Something had to change. I didn’t want to turn into my long-suffering mother. I also had my son to consider, who, against all odds, had grown into a well-adjusted teenager. So instead I embarked on some serious therapy – the Hoffman Process – an eight-day retreat famed for its introspection followed by a ‘bashing session’, during which you symbolically beat your parents’ most negative traits with a baseball bat.

After talking about my anger with therapists, trying to understand my father’s own past and then bashing my imaginary father to smithereens, I finally felt a sense of relief and an intense amount of love and forgiveness for him. I realised he was the product of a selfish, loveless mother, and he had tried to show me love the best way he knew how, by doting on my son. I clung to this feeling when, months later, I received a call from my mother in which she ranted about yet another of his my father’s affairs, and confessed he had ‘been an unfaithful sex addict throughout their 40-year marriage’.

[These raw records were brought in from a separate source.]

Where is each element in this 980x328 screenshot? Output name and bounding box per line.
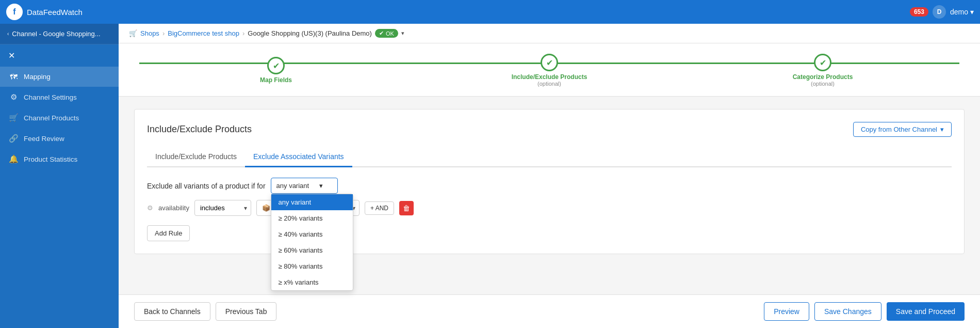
status-dropdown-icon[interactable]: ▾ <box>401 30 404 37</box>
top-bar: f DataFeedWatch 653 D demo ▾ <box>0 0 980 24</box>
step-sublabel-categorize: (optional) <box>811 81 835 87</box>
variant-option-xpct[interactable]: ≥ x% variants <box>271 274 353 290</box>
step-include-exclude: ✔ Include/Exclude Products (optional) <box>413 54 686 87</box>
step-label-include-exclude: Include/Exclude Products <box>512 73 587 81</box>
sidebar-collapse-icon[interactable]: ‹ <box>7 31 9 37</box>
status-label: OK <box>386 30 394 37</box>
variant-dropdown-arrow-icon: ▾ <box>319 182 323 190</box>
variant-option-any[interactable]: any variant <box>271 194 353 210</box>
step-sublabel-include-exclude: (optional) <box>537 81 561 87</box>
availability-icon: ⚙ <box>147 204 153 212</box>
includes-select[interactable]: includes excludes <box>194 200 251 216</box>
exclude-rule-row: Exclude all variants of a product if for… <box>147 178 952 194</box>
step-circle-map-fields: ✔ <box>267 57 285 74</box>
tab-exclude-variants[interactable]: Exclude Associated Variants <box>245 147 352 167</box>
sidebar-label-feed-review: Feed Review <box>24 135 64 143</box>
step-label-map-fields: Map Fields <box>260 76 292 84</box>
delete-rule-button[interactable]: 🗑 <box>399 201 414 215</box>
step-circle-include-exclude: ✔ <box>541 54 558 71</box>
step-circle-categorize: ✔ <box>814 54 831 71</box>
preview-button[interactable]: Preview <box>764 302 809 321</box>
exclude-rule-label: Exclude all variants of a product if for <box>147 182 266 190</box>
add-rule-label: Add Rule <box>155 229 182 237</box>
variant-dropdown[interactable]: any variant ▾ any variant ≥ 20% variants <box>271 178 338 194</box>
stats-icon: 🔔 <box>8 154 19 164</box>
breadcrumb: 🛒 Shops › BigCommerce test shop › Google… <box>119 24 980 43</box>
copy-btn-arrow-icon: ▾ <box>940 126 944 133</box>
and-label: + AND <box>370 205 388 212</box>
variant-option-40pct[interactable]: ≥ 40% variants <box>271 226 353 242</box>
breadcrumb-shop[interactable]: BigCommerce test shop <box>168 29 239 37</box>
save-and-proceed-button[interactable]: Save and Proceed <box>887 302 965 321</box>
tab-include-exclude[interactable]: Include/Exclude Products <box>147 147 245 167</box>
delete-icon: 🗑 <box>403 204 410 212</box>
sidebar-item-mapping[interactable]: 🗺 Mapping <box>0 67 119 87</box>
top-bar-right: 653 D demo ▾ <box>910 5 974 19</box>
variant-selected-value: any variant <box>276 182 309 190</box>
sidebar-channel-title: Channel - Google Shopping... <box>12 30 100 38</box>
feed-icon: 🔗 <box>8 134 19 143</box>
logo-icon: f <box>6 4 23 20</box>
includes-select-wrapper[interactable]: includes excludes <box>194 200 251 216</box>
sidebar-channel-header: ‹ Channel - Google Shopping... <box>0 24 119 44</box>
section-header: Include/Exclude Products Copy from Other… <box>147 122 952 137</box>
and-button[interactable]: + AND <box>365 201 394 215</box>
availability-label: availability <box>158 204 189 212</box>
sidebar-item-channel-settings[interactable]: ⚙ Channel Settings <box>0 87 119 107</box>
products-icon: 🛒 <box>8 113 19 122</box>
breadcrumb-shops[interactable]: Shops <box>140 29 159 37</box>
breadcrumb-sep-1: › <box>162 29 165 37</box>
logo-text: DataFeedWatch <box>27 8 83 17</box>
logo-area: f DataFeedWatch <box>6 4 83 20</box>
notification-badge: 653 <box>910 7 928 17</box>
step-map-fields: ✔ Map Fields <box>139 57 413 84</box>
main-card: Include/Exclude Products Copy from Other… <box>134 109 965 254</box>
sidebar-label-product-statistics: Product Statistics <box>24 155 77 163</box>
variant-option-20pct[interactable]: ≥ 20% variants <box>271 210 353 226</box>
footer-bar: Back to Channels Previous Tab Preview Sa… <box>119 294 980 328</box>
sidebar-label-mapping: Mapping <box>24 73 51 81</box>
progress-section: ✔ Map Fields ✔ Include/Exclude Products … <box>119 43 980 97</box>
sidebar-item-channel-products[interactable]: 🛒 Channel Products <box>0 107 119 128</box>
tabs: Include/Exclude Products Exclude Associa… <box>147 147 952 167</box>
step-label-categorize: Categorize Products <box>793 73 853 81</box>
content-area: Include/Exclude Products Copy from Other… <box>119 97 980 294</box>
copy-btn-label: Copy from Other Channel <box>861 126 937 133</box>
variant-dropdown-menu: any variant ≥ 20% variants ≥ 40% variant… <box>271 194 353 291</box>
back-to-channels-button[interactable]: Back to Channels <box>134 302 210 321</box>
sidebar-item-product-statistics[interactable]: 🔔 Product Statistics <box>0 149 119 169</box>
variant-select-box[interactable]: any variant ▾ <box>271 178 338 194</box>
availability-rule-row: ⚙ availability includes excludes 📦 out o… <box>147 200 952 216</box>
status-badge: ✔ OK <box>375 29 398 38</box>
sidebar-close-icon[interactable]: ✕ <box>0 44 119 67</box>
breadcrumb-sep-2: › <box>242 29 244 37</box>
main-area: 🛒 Shops › BigCommerce test shop › Google… <box>119 24 980 328</box>
settings-icon: ⚙ <box>8 92 19 102</box>
check-icon: ✔ <box>379 30 384 37</box>
user-menu[interactable]: demo ▾ <box>950 8 974 16</box>
variant-option-80pct[interactable]: ≥ 80% variants <box>271 258 353 274</box>
step-categorize: ✔ Categorize Products (optional) <box>686 54 959 87</box>
save-changes-button[interactable]: Save Changes <box>814 302 881 321</box>
footer-left: Back to Channels Previous Tab <box>134 302 276 321</box>
progress-track: ✔ Map Fields ✔ Include/Exclude Products … <box>139 54 959 87</box>
variant-option-60pct[interactable]: ≥ 60% variants <box>271 242 353 258</box>
breadcrumb-channel: Google Shopping (US)(3) (Paulina Demo) <box>248 29 372 37</box>
footer-right: Preview Save Changes Save and Proceed <box>764 302 965 321</box>
add-rule-button[interactable]: Add Rule <box>147 225 190 241</box>
sidebar-label-channel-products: Channel Products <box>24 114 79 122</box>
copy-from-channel-button[interactable]: Copy from Other Channel ▾ <box>853 122 952 137</box>
layout: ‹ Channel - Google Shopping... ✕ 🗺 Mappi… <box>0 24 980 328</box>
breadcrumb-cart-icon: 🛒 <box>129 29 137 37</box>
sidebar-item-feed-review[interactable]: 🔗 Feed Review <box>0 128 119 149</box>
avatar: D <box>933 5 946 19</box>
sidebar-label-channel-settings: Channel Settings <box>24 93 77 101</box>
mapping-icon: 🗺 <box>8 72 19 81</box>
previous-tab-button[interactable]: Previous Tab <box>216 302 277 321</box>
section-title: Include/Exclude Products <box>147 124 252 135</box>
sidebar: ‹ Channel - Google Shopping... ✕ 🗺 Mappi… <box>0 24 119 328</box>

The new-found serenity I discovered allowed me to finally speak to my father about his behaviour. It also spurred him to complete the Hoffman Process in order to start recovering from his addiction. In a letter he wrote to me subsequently he thanked me ‘for saving him’, before signing off, ‘your father who loves you with all his heart’. It was a momentous step for him to accept that he had a problem and begin the process of working through it.

Now that I feel assured of his love I no longer need to look for it in the wrong places. For example, when, after a recent interview, a very beautiful and very attached French actor make it clear he’d like to take me out, I simply walked away and headed home to my favourite little guy, who, for now at least, prefers his precious video games to sex.